Seniors and Medicare plans: Reform will bring some changes to the Medicare program. The government can now negotiate pricing and benefits with private insurers wanting to offer the Medicare Advantage plan. The law also requires seniors to be given some additional discounts on drugs that plans don't pay for.
The government has used its new authority to do two things. First, it's tried to ease seniors' confusion in making choices from numerous similar plans by requiring insurers to more clearly separate their Medicare Advantage plan choices from each other in price and benefits. That means each insurer will have fewer plans to pick from next year and some seniors will have to switch plans, but choices should be far less confusing.
Second, the government has used its new clout to require plans that wanted to boost prices this year to throw in additional benefits like better drug plans, eye exams or dental care. A few insurers have responded by dropping out.

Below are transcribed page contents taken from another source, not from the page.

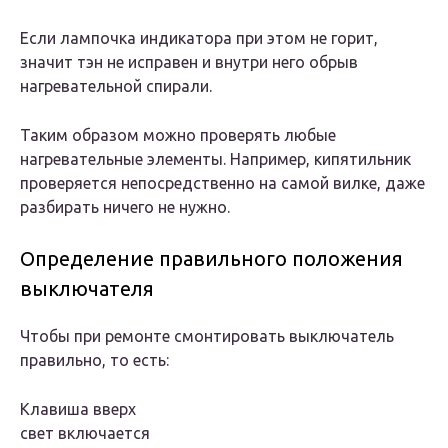
Если лампочка индикатора при этом не горит,
значит тэн не исправен и внутри него обрыв
нагревательной спирали.
Таким образом можно проверять любые
нагревательные элементы. Например, кипятильник
проверяется непосредственно на самой вилке, даже
разбирать ничего не нужно.
Определение правильного положения
выключателя
Чтобы при ремонте смонтировать выключатель
правильно, то есть:
Клавиша вверх
свет включается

The changes will force 1.25 million seniors to change Medicare Advantage plans, and the price of the most popular Medicare Advantage plans will rise 10%, according to an analysis by Avalere Health, a research firm that studies health-care public policy issues. Before the government negotiated with insurers, Avalere had estimated more than 3 million seniors would have to change plans.
Traditionally, many seniors change plans each year anyway. After they do, the government expects, on average, seniors will pay 1% less for the roughly $30 a month Medicare Advantage plans.
Seniors who exceed what Medicare Advantage and Plan D plans pay for prescriptions before Medicare fully takes over will now get drugs at 50% off. Their plans will also probably pay for more brand name drugs.
Seniors will also get more options for hospice care. Under the old rules, Medicare recipients could receive hospice care, but only by forgoing treatment. Now they will can continue treatment while receiving hospice care.
While it appears that seniors will benefit in 2011, concern remains about future costs of Medicare Advantage plans and whether seniors will have to pay much more.
Whether triggered by Medicare or McDonald's, the financial fears of health-care reform may not have yet manifested themselves in actual financial impact. But these controversies reveal there has been some immediate impact -- on citizens' views of government. "The effect is a catastrophic loss of public trust in the President and Congressional leadership," said Moffit. "The damage to the political process is enormous."